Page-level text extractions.
== Segment start ==

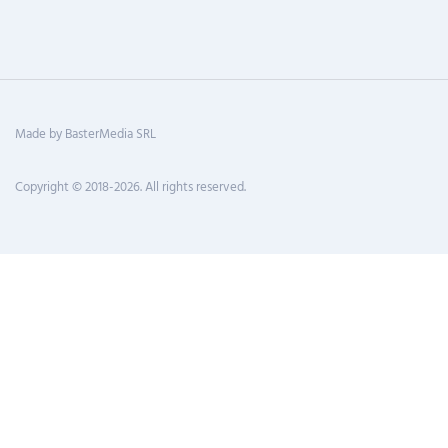
Made by BasterMedia SRL
Copyright © 2018-2026. All rights reserved.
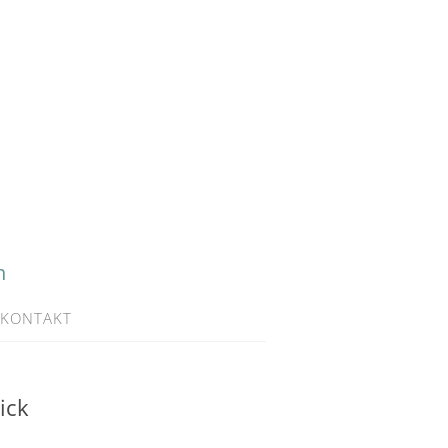
h
KONTAKT
ick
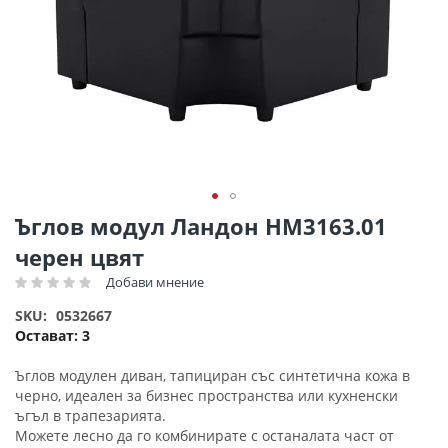
Преминете
Ъглов модул Ландон HM3163.01
към
черен цвят
началото
на
Добави мнение
Рейтинг:
галерия
SKU
0532667
със
Остават:
3
снимки
Ъглов модулен диван, тапициран със синтетична кожа в
черно, идеален за бизнес пространства или кухненски
ъгъл в трапезарията.
Можете лесно да го комбинирате с останалата част от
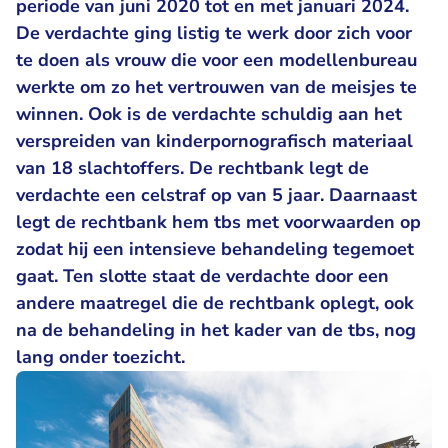
periode van juni 2020 tot en met januari 2024.
De verdachte ging listig te werk door zich voor
te doen als vrouw die voor een modellenbureau
werkte om zo het vertrouwen van de meisjes te
winnen. Ook is de verdachte schuldig aan het
verspreiden van kinderpornografisch materiaal
van 18 slachtoffers. De rechtbank legt de
verdachte een celstraf op van 5 jaar. Daarnaast
legt de rechtbank hem tbs met voorwaarden op
zodat hij een intensieve behandeling tegemoet
gaat. Ten slotte staat de verdachte door een
andere maatregel die de rechtbank oplegt, ook
na de behandeling in het kader van de tbs, nog
lang onder toezicht.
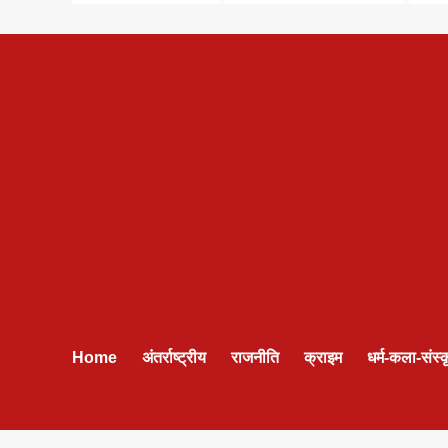
Home
अंतर्राष्ट्रीय
राजनीति
क्राइम
धर्म-कला-संस्क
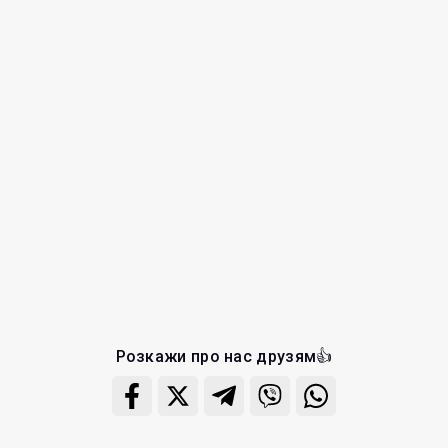
Розкажи про нас друзям👍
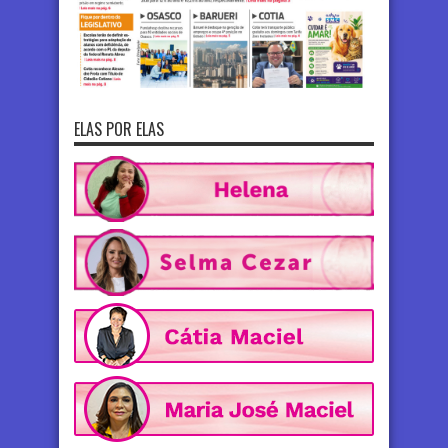
ELAS POR ELAS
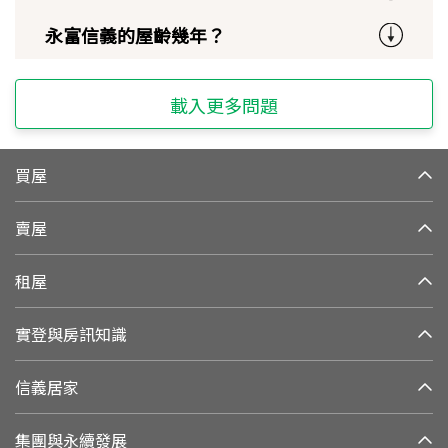
永富信義的屋齡幾年？
載入更多問題
買屋
賣屋
租屋
實登與房訊知識
信義居家
集團與永續發展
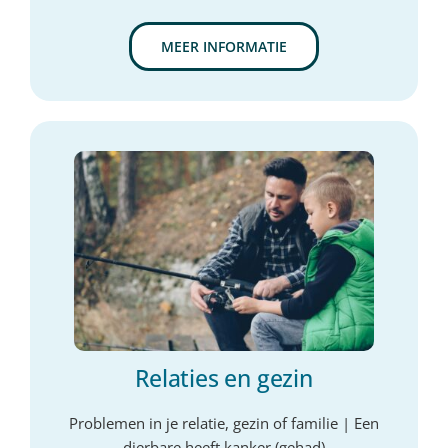
MEER INFORMATIE
Relaties en gezin
Problemen in je relatie, gezin of familie | Een
dierbare heeft kanker (gehad)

== Segment end ==

EXERCISE INSTRUCTIONS. We ask that the entries above be copied exactly, with the pictures omitted.

EXERCISE OUTPUT.
Made by BasterMedia SRL
Copyright © 2018-2026. All rights reserved.
h
KONTAKT
ick
Преминете
Ъглов модул Ландон HM3163.01
към
черен цвят
началото
на
Добави мнение
Рейтинг:
галерия
SKU
0532667
със
Остават:
3
снимки
Ъглов модулен диван, тапициран със синтетична кожа в
черно, идеален за бизнес пространства или кухненски
ъгъл в трапезарията.
Можете лесно да го комбинирате с останалата част от
periode van juni 2020 tot en met januari 2024.
De verdachte ging listig te werk door zich voor
te doen als vrouw die voor een modellenbureau
werkte om zo het vertrouwen van de meisjes te
winnen. Ook is de verdachte schuldig aan het
verspreiden van kinderpornografisch materiaal
van 18 slachtoffers. De rechtbank legt de
verdachte een celstraf op van 5 jaar. Daarnaast
legt de rechtbank hem tbs met voorwaarden op
zodat hij een intensieve behandeling tegemoet
gaat. Ten slotte staat de verdachte door een
andere maatregel die de rechtbank oplegt, ook
na de behandeling in het kader van de tbs, nog
lang onder toezicht.
Home
अंतर्राष्ट्रीय
राजनीति
क्राइम
धर्म-कला-संस्क
Розкажи про нас друзям👍
ELAS POR ELAS
永富信義的屋齡幾年？
載入更多問題
買屋
賣屋
租屋
實登與房訊知識
信義居家
集團與永續發展
MEER INFORMATIE
Relaties en gezin
Problemen in je relatie, gezin of familie | Een
dierbare heeft kanker (gehad)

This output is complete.